■ Exercise data

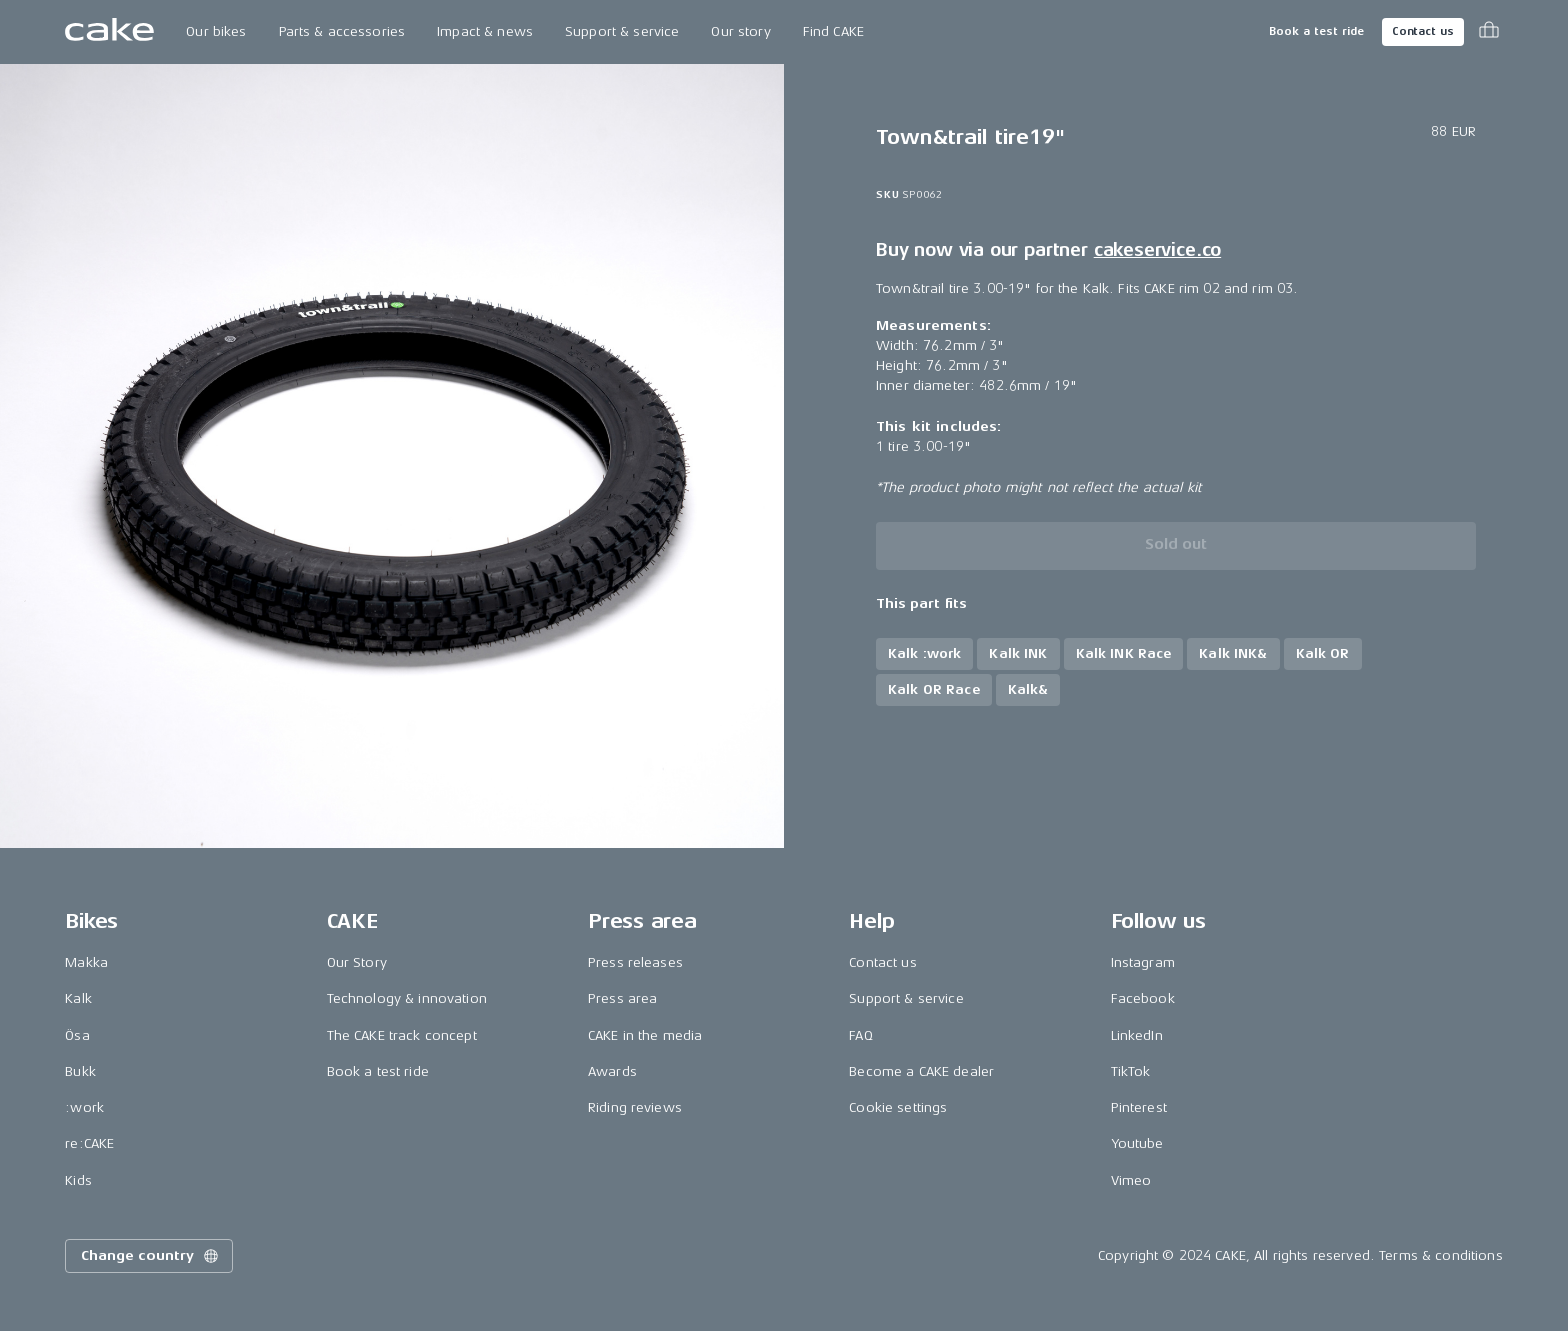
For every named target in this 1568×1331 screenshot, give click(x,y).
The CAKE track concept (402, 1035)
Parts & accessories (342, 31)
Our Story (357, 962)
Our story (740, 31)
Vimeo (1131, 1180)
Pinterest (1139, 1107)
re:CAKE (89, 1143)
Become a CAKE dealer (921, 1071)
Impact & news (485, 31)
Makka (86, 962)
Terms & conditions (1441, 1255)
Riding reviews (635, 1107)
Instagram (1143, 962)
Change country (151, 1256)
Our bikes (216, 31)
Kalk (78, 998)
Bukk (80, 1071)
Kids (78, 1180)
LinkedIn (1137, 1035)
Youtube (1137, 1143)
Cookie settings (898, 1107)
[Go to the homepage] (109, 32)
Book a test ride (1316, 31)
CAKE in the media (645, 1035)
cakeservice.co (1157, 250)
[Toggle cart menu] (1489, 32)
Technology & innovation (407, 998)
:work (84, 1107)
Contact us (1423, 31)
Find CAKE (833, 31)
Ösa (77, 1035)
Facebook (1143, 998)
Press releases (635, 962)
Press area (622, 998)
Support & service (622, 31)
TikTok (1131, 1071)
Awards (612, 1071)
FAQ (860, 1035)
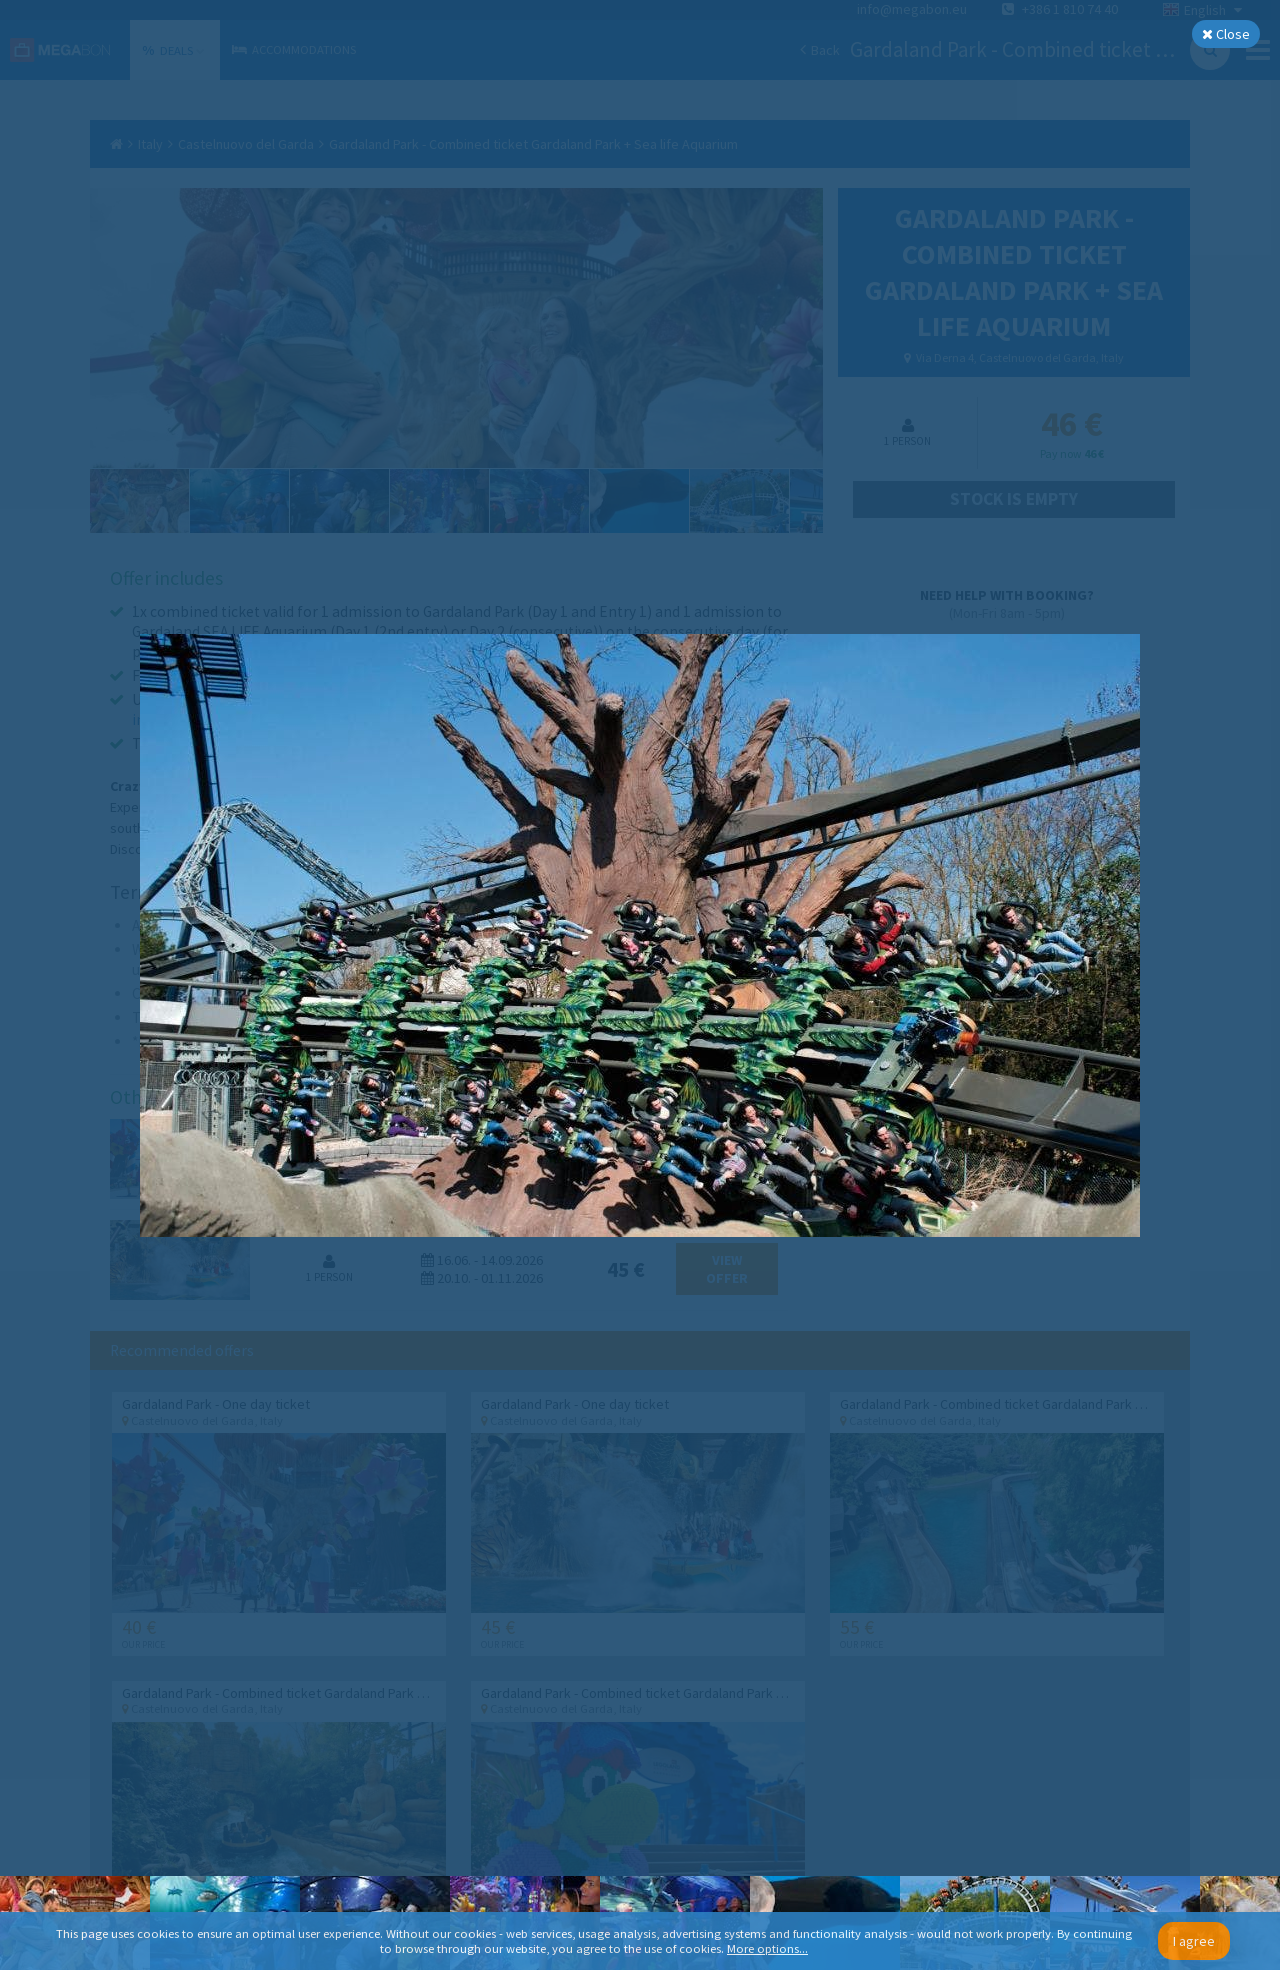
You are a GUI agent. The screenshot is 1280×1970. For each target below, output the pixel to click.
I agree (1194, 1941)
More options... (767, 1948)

■ How to complete this task
Starting with the line that contains "Awards (612, 1071)", reproduce every line down to the end of the listing above, both endpoints included. Pictures stay out.

■ Exercise response
Awards (612, 1071)
FAQ (860, 1035)
You are a GUI agent. The screenshot is 1280×1970. For each target below, output the pixel to click.
I agree (1194, 1941)
More options... (767, 1948)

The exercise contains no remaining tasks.